The complaint follows one filed in 2004, which was dismissed. The 2006
complaint differs principally with Rumsfeld's departure as secretary
of defense. Without the immunity of government office shielding him,
Rumsfeld now falls under the jurisdiction of the German courts.
Germany is among several nations that employ the concept of universal
jurisdiction, which states that crimes against humanity or war crimes
can be prosecuted by a state (such as Germany) regardless of the
jurisdiction where the crimes were committed or the nationality of the
accused. If an indictment follows, then Rumsfeld will have to be very
careful when traveling abroad, as are former Chilean dictator Augusto
Pinochet and former U.S. Secretary of State Henry Kissinger.

Torture is a noxious, heinous practice and should not be tolerated.
Slavery was once legal and tolerated in the U.S. (it is still
practiced in some parts of the world). But people fought back,
organized and formed the abolition movement. Pioneering legal and
human-rights organizations, such as CCR, aggressively and creatively
are working to stop torture, and to hold the torturers and their
superiors accountable. Ultimately, it will be the U.S. populace -- not
the German courts, not the U.S. Congress -- that stops the U.S.
torture program.
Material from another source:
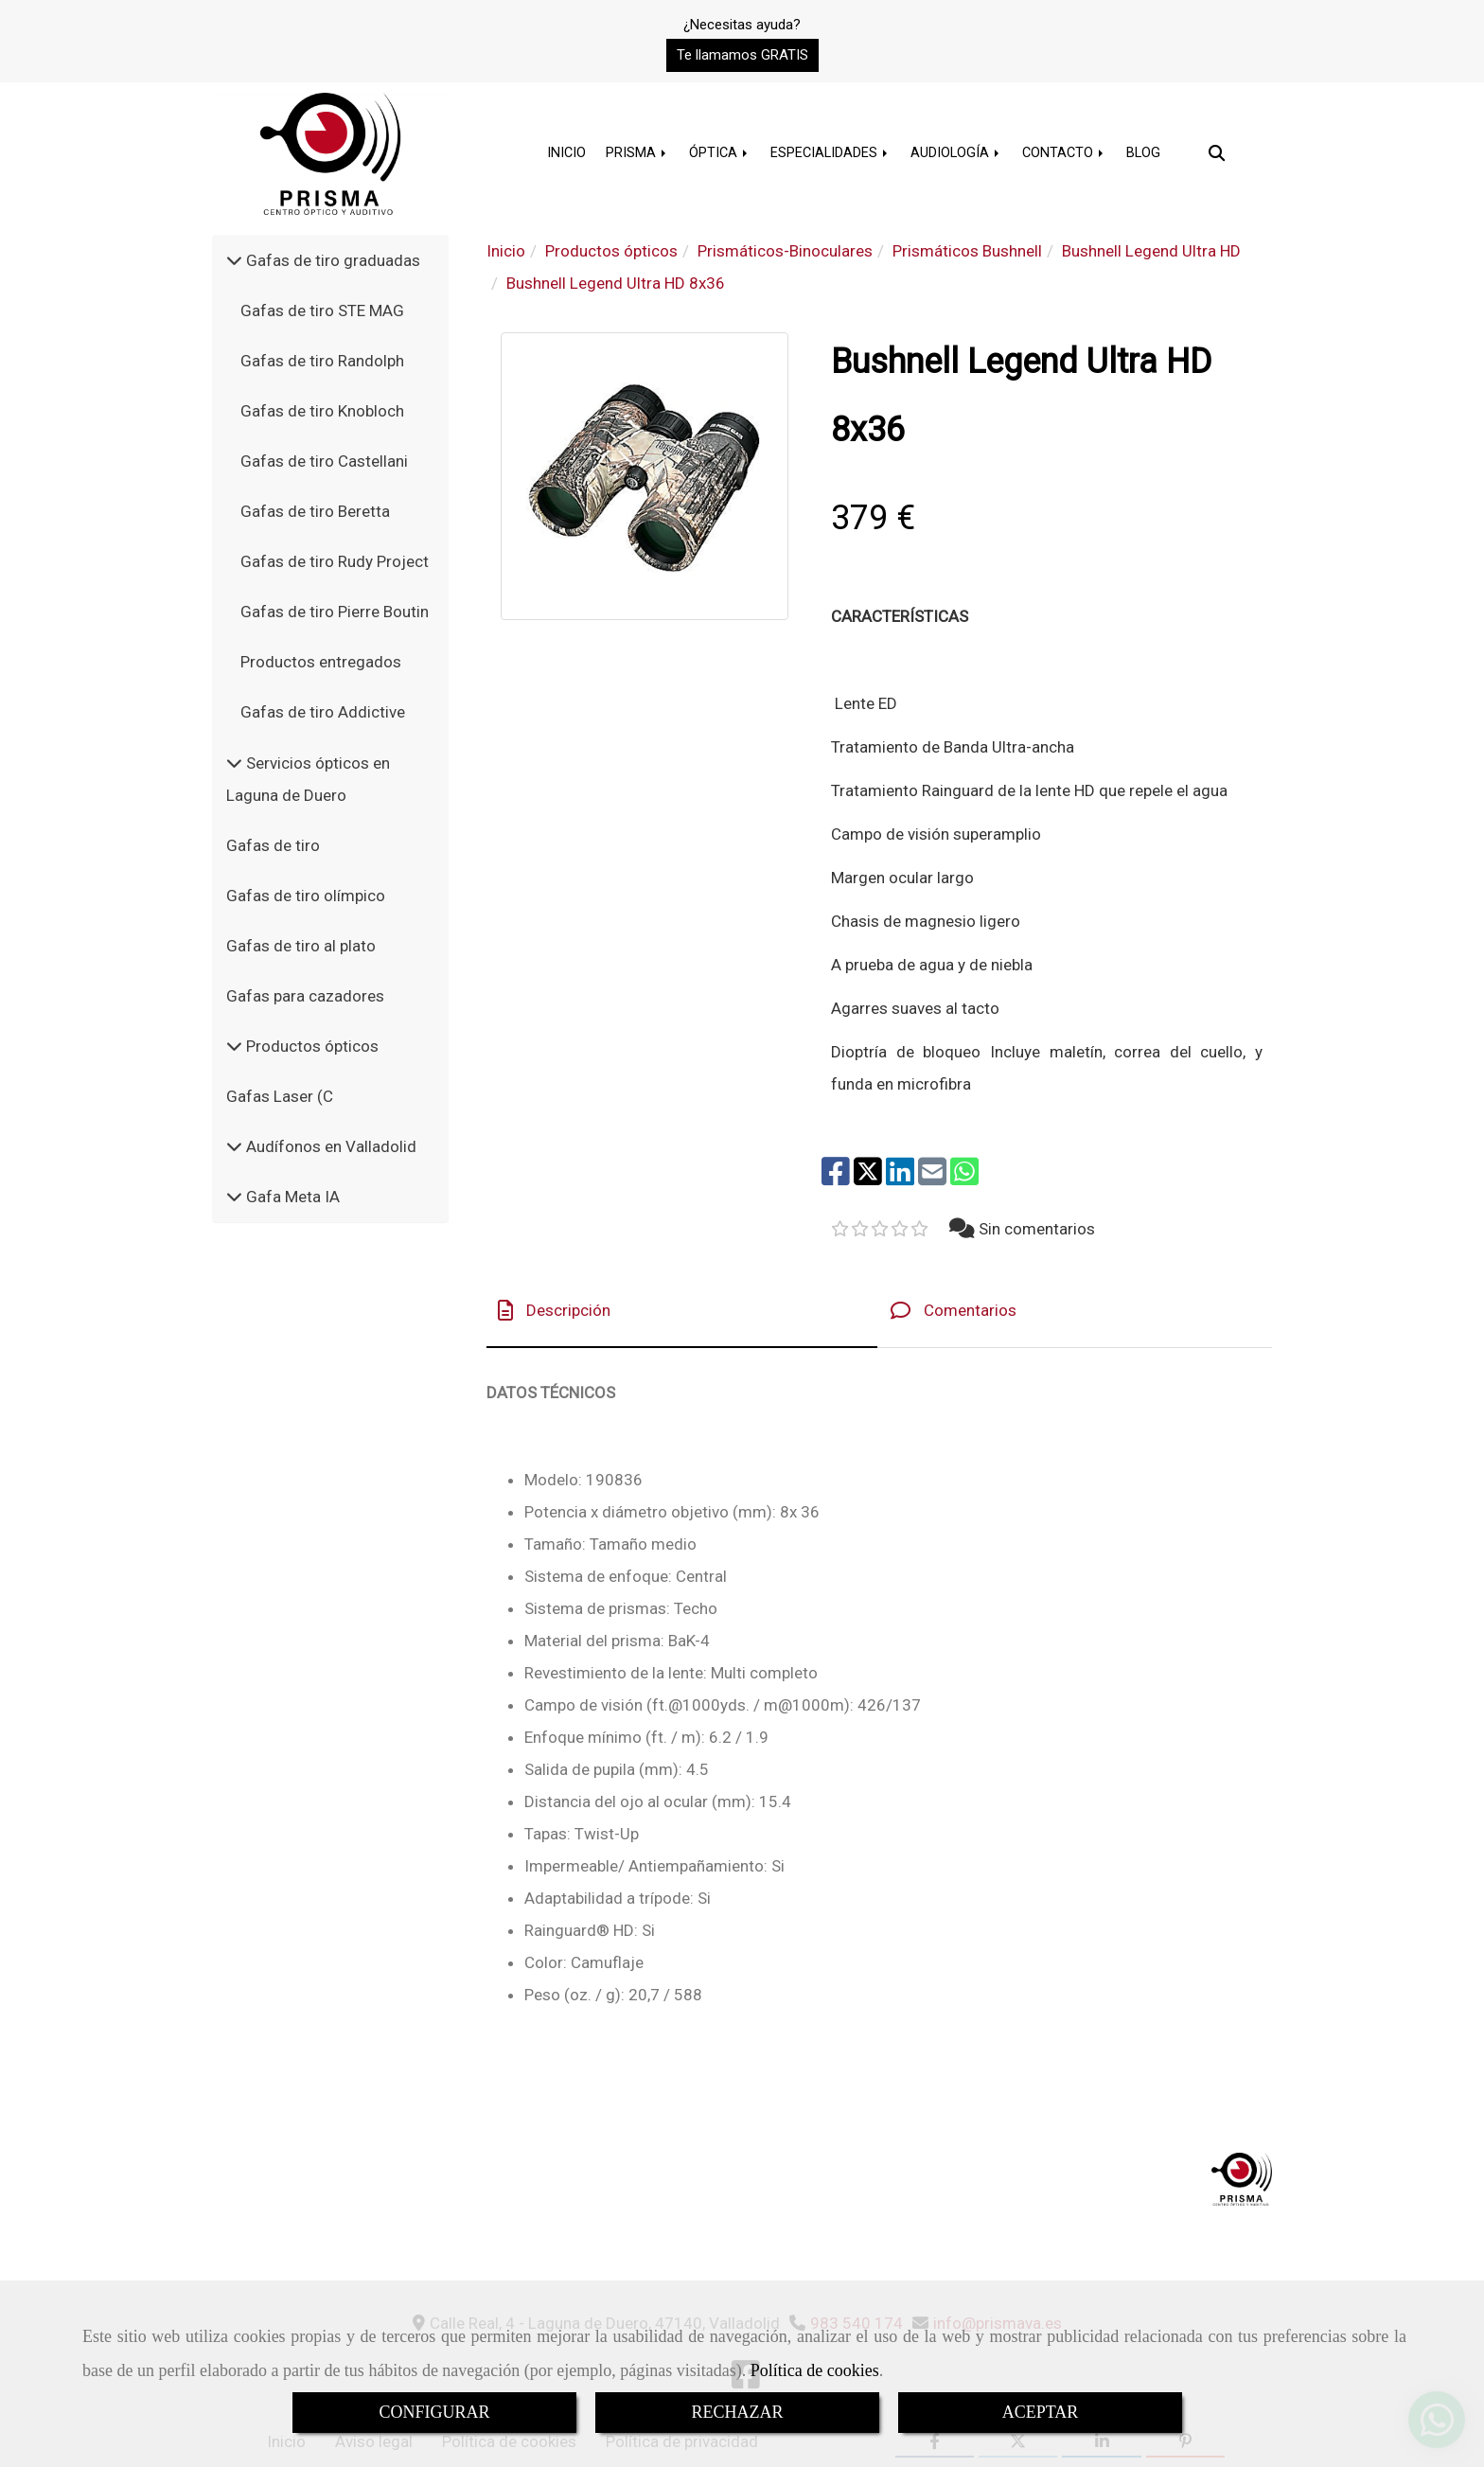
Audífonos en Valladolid (329, 1146)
Frederick Douglass summed it up most eloquently -- in
1849:

"If there is no struggle there is no progress. Those who profess to
favor freedom, and yet depreciate agitation, are men who want crops
without plowing up the ground. They want rain without thunder and
lightning. They want the ocean without the awful roar of its many
waters. Power concedes nothing without a demand. It never did and it
never will."

The owner of Mount Misery should take heed.